MATERIAL SUPPLIED >>
-------

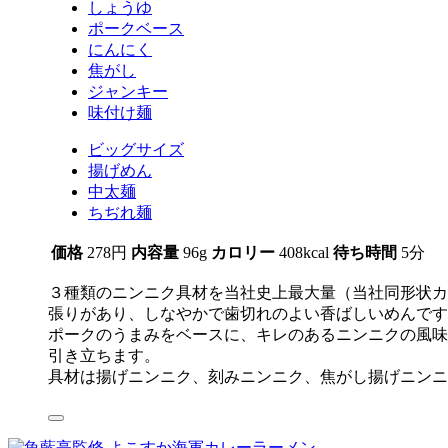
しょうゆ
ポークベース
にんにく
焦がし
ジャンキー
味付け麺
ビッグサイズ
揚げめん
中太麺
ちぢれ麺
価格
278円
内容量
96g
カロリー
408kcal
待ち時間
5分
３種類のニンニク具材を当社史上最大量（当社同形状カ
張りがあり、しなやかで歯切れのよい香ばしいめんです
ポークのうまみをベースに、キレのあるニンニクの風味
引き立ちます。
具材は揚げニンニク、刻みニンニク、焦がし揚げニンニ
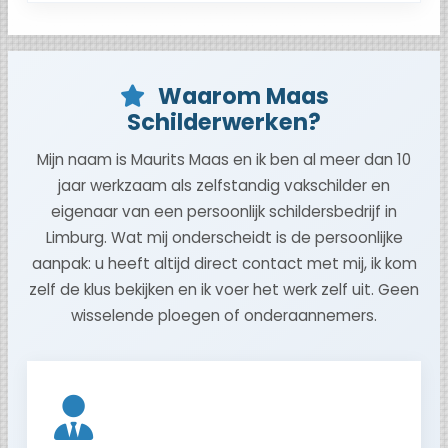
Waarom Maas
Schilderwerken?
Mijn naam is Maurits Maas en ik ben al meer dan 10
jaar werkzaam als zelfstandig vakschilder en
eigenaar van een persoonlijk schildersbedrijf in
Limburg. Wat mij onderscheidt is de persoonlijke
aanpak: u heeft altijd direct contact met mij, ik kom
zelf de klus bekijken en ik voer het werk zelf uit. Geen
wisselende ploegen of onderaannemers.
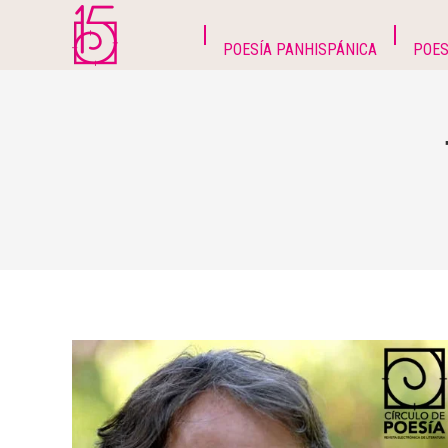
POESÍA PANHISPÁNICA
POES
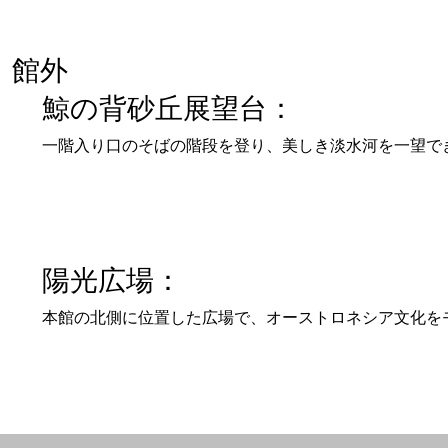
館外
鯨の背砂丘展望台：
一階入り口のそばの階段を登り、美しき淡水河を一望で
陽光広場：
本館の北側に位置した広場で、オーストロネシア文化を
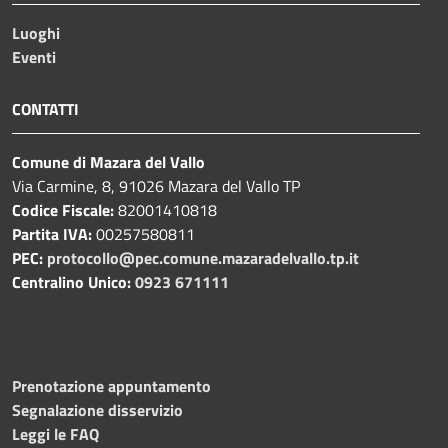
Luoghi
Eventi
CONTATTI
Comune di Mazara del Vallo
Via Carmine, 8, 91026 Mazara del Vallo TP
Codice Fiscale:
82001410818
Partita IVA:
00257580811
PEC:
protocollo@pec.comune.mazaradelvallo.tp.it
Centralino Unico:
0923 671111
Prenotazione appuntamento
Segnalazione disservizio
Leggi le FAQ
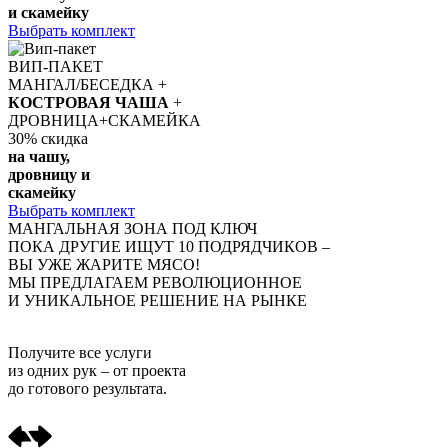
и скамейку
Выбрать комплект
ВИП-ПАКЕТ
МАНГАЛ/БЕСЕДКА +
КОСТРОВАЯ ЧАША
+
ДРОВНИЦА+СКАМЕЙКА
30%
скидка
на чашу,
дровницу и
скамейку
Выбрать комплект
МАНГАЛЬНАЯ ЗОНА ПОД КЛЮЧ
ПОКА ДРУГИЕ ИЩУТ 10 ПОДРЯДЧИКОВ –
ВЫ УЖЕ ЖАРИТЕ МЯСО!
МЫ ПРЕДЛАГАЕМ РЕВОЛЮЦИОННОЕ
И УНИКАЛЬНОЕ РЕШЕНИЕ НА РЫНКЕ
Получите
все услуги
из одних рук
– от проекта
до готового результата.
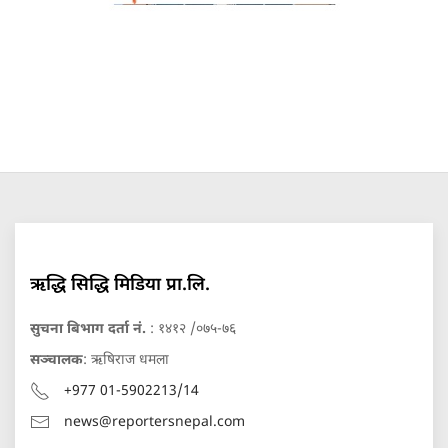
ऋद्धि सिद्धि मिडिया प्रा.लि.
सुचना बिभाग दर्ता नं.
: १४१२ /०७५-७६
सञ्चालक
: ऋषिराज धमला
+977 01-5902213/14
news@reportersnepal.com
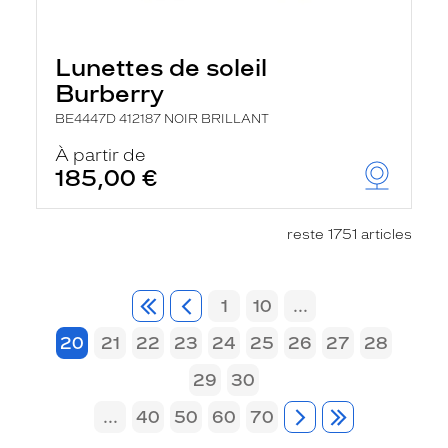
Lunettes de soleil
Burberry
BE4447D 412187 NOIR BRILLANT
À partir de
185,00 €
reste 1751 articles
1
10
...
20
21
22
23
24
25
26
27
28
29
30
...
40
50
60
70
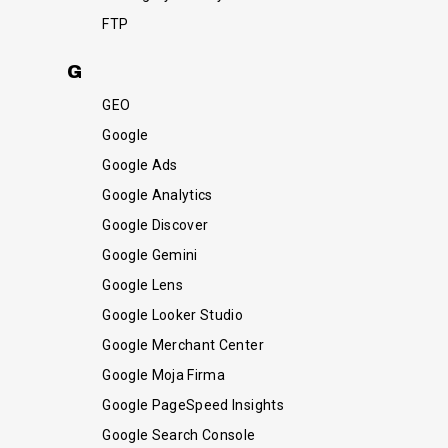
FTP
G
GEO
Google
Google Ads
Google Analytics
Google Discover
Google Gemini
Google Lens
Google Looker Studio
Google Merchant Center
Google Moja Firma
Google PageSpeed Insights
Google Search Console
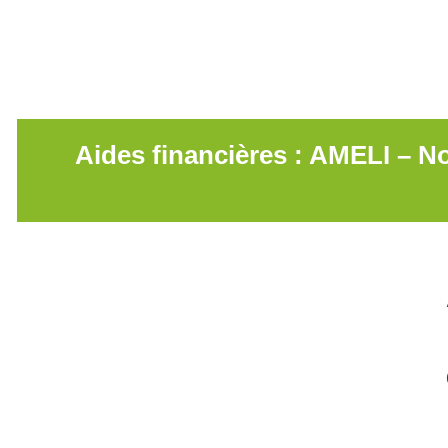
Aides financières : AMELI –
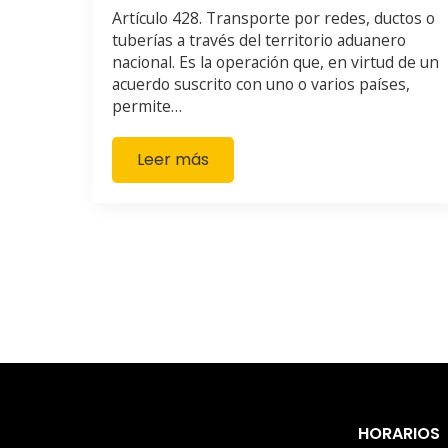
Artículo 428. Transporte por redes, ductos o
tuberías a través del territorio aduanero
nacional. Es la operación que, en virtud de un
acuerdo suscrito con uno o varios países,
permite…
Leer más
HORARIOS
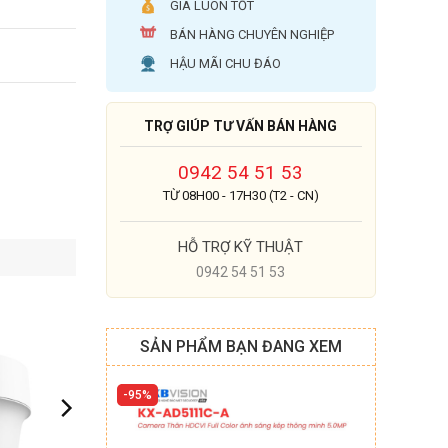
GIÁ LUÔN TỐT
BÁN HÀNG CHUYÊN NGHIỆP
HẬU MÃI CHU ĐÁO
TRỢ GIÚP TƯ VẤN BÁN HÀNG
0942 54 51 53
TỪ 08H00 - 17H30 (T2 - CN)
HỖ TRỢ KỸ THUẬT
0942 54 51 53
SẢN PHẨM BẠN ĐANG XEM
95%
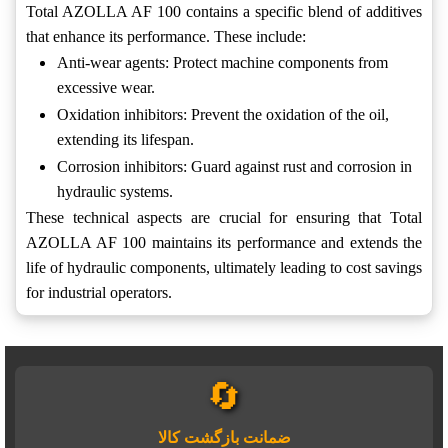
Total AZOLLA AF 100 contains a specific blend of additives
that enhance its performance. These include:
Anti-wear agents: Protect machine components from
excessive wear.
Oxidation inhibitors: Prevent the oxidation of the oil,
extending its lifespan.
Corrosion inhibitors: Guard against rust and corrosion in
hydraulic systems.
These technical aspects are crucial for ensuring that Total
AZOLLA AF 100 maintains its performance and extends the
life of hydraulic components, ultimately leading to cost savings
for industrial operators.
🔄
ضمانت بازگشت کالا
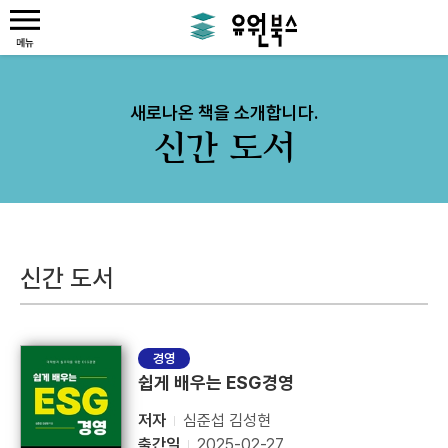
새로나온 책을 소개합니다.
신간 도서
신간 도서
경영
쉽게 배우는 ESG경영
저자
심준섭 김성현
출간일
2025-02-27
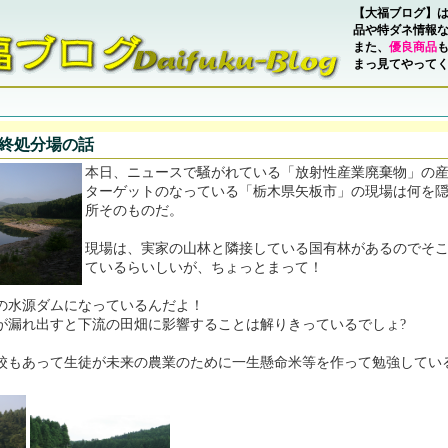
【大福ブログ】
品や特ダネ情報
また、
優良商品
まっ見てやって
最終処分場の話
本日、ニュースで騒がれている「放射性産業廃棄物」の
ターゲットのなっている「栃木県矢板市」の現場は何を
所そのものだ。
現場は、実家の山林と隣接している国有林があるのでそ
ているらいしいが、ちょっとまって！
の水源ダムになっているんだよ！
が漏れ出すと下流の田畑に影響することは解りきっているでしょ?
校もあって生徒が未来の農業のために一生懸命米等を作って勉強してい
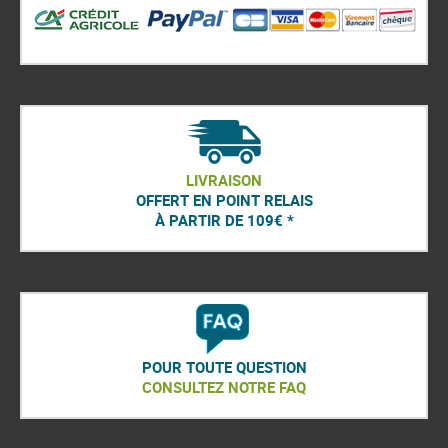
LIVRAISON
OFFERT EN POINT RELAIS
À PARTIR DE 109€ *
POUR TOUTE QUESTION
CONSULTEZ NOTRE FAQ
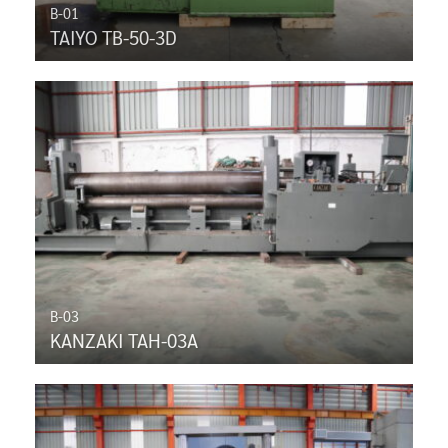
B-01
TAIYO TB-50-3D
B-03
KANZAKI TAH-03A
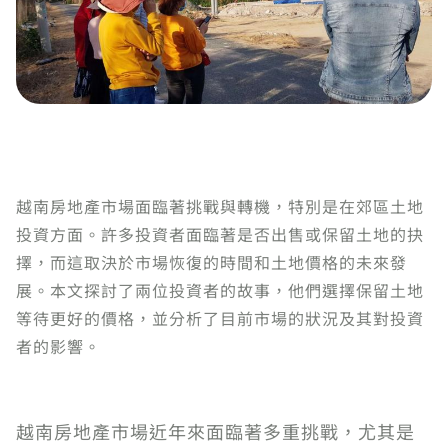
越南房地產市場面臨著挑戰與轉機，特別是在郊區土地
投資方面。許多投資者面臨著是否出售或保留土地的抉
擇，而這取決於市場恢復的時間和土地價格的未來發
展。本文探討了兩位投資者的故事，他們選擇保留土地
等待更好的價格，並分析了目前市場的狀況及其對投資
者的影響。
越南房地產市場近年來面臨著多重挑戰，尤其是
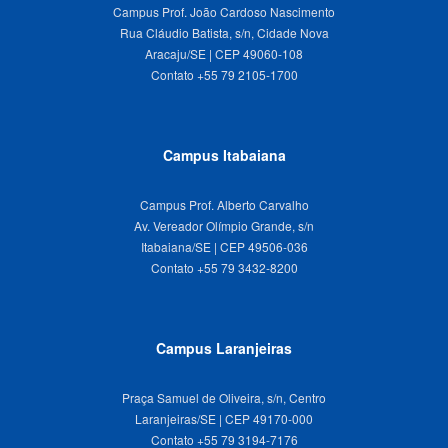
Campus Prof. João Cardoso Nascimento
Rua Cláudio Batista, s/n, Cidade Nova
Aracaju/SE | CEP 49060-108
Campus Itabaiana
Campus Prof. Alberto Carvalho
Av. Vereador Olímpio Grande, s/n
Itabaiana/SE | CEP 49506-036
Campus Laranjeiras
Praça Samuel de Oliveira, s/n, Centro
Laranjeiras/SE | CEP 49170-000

-------

PROBLEM STATEMENT >> Drop every picture from the data, then output all the rest exactly.

SOLUTION >>
しょうゆ
ポークベース
にんにく
焦がし
ジャンキー
味付け麺
ビッグサイズ
揚げめん
中太麺
ちぢれ麺
価格
278円
内容量
96g
カロリー
408kcal
待ち時間
5分
３種類のニンニク具材を当社史上最大量（当社同形状カ
張りがあり、しなやかで歯切れのよい香ばしいめんです
ポークのうまみをベースに、キレのあるニンニクの風味
引き立ちます。
具材は揚げニンニク、刻みニンニク、焦がし揚げニンニ
Waarom Maas
Schilderwerken?
Mijn naam is Maurits Maas en ik ben al meer dan 10
jaar werkzaam als zelfstandig vakschilder en
eigenaar van een persoonlijk schildersbedrijf in
Limburg. Wat mij onderscheidt is de persoonlijke
aanpak: u heeft altijd direct contact met mij, ik kom
zelf de klus bekijken en ik voer het werk zelf uit. Geen
wisselende ploegen of onderaannemers.
POESÍA PANHISPÁNICA
POES
館外
鯨の背砂丘展望台：
一階入り口のそばの階段を登り、美しき淡水河を一望で
陽光広場：
本館の北側に位置した広場で、オーストロネシア文化を
Luoghi
Eventi
CONTATTI
Comune di Mazara del Vallo
Via Carmine, 8, 91026 Mazara del Vallo TP
Codice Fiscale:
82001410818
Partita IVA:
00257580811
PEC:
protocollo@pec.comune.mazaradelvallo.tp.it
Centralino Unico:
0923 671111
Prenotazione appuntamento
Segnalazione disservizio
Leggi le FAQ
и скамейку
Выбрать комплект
ВИП-ПАКЕТ
МАНГАЛ/БЕСЕДКА +
КОСТРОВАЯ ЧАША
+
ДРОВНИЦА+СКАМЕЙКА
30%
скидка
на чашу,
дровницу и
скамейку
Выбрать комплект
МАНГАЛЬНАЯ ЗОНА ПОД КЛЮЧ
ПОКА ДРУГИЕ ИЩУТ 10 ПОДРЯДЧИКОВ –
ВЫ УЖЕ ЖАРИТЕ МЯСО!
МЫ ПРЕДЛАГАЕМ РЕВОЛЮЦИОННОЕ
И УНИКАЛЬНОЕ РЕШЕНИЕ НА РЫНКЕ
Получите
все услуги
из одних рук
– от проекта
до готового результата.
ऋद्धि सिद्धि मिडिया प्रा.लि.
सुचना बिभाग दर्ता नं.
: १४१२ /०७५-७६
सञ्चालक
: ऋषिराज धमला
+977 01-5902213/14
news@reportersnepal.com
Lunettes de soleil
Burberry
BE4447D 412187 NOIR BRILLANT
À partir de
185,00 €
reste 1751 articles
1
10
...
20
21
22
23
24
25
26
27
28
29
30
...
40
50
60
70
FTP
G
GEO
Google
Google Ads
Google Analytics
Google Discover
Google Gemini
Google Lens
Google Looker Studio
Google Merchant Center
Google Moja Firma
Google PageSpeed Insights
Google Search Console
Aides financières : AMELI –
Artículo 428. Transporte por redes, ductos o
tuberías a través del territorio aduanero
nacional. Es la operación que, en virtud de un
acuerdo suscrito con uno o varios países,
permite…
Leer más
HORARIOS
GIÁ LUÔN TỐT
BÁN HÀNG CHUYÊN NGHIỆP
HẬU MÃI CHU ĐÁO
TRỢ GIÚP TƯ VẤN BÁN HÀNG
0942 54 51 53
TỪ 08H00 - 17H30 (T2 - CN)
HỖ TRỢ KỸ THUẬT
0942 54 51 53
SẢN PHẨM BẠN ĐANG XEM
95%
Total AZOLLA AF 100 contains a specific blend of additives
that enhance its performance. These include:
Anti-wear agents: Protect machine components from
excessive wear.
Oxidation inhibitors: Prevent the oxidation of the oil,
extending its lifespan.
Corrosion inhibitors: Guard against rust and corrosion in
hydraulic systems.
These technical aspects are crucial for ensuring that Total
AZOLLA AF 100 maintains its performance and extends the
life of hydraulic components, ultimately leading to cost savings
for industrial operators.
🔄
ضمانت بازگشت کالا
새로나온 책을 소개합니다.
신간 도서
신간 도서
경영
쉽게 배우는 ESG경영
저자
심준섭 김성현
출간일
2025-02-27
【大福ブログ】
品や特ダネ情報
また、
優良商品
まっ見てやって
最終処分場の話
本日、ニュースで騒がれている「放射性産業廃棄物」の
ターゲットのなっている「栃木県矢板市」の現場は何を
所そのものだ。
現場は、実家の山林と隣接している国有林があるのでそ
ているらいしいが、ちょっとまって！
の水源ダムになっているんだよ！
が漏れ出すと下流の田畑に影響することは解りきっているでしょ?
校もあって生徒が未来の農業のために一生懸命米等を作って勉強してい
LIVRAISON
OFFERT EN POINT RELAIS
À PARTIR DE 109€ *
POUR TOUTE QUESTION
CONSULTEZ NOTRE FAQ
B-01
TAIYO TB-50-3D
B-03
KANZAKI TAH-03A
越南房地產市場面臨著挑戰與轉機，特別是在郊區土地
投資方面。許多投資者面臨著是否出售或保留土地的抉
擇，而這取決於市場恢復的時間和土地價格的未來發
展。本文探討了兩位投資者的故事，他們選擇保留土地
等待更好的價格，並分析了目前市場的狀況及其對投資
者的影響。
越南房地產市場近年來面臨著多重挑戰，尤其是
Campus Prof. João Cardoso Nascimento
Rua Cláudio Batista, s/n, Cidade Nova
Aracaju/SE | CEP 49060-108
Campus Itabaiana
Campus Prof. Alberto Carvalho
Av. Vereador Olímpio Grande, s/n
Itabaiana/SE | CEP 49506-036
Campus Laranjeiras
Praça Samuel de Oliveira, s/n, Centro
Laranjeiras/SE | CEP 49170-000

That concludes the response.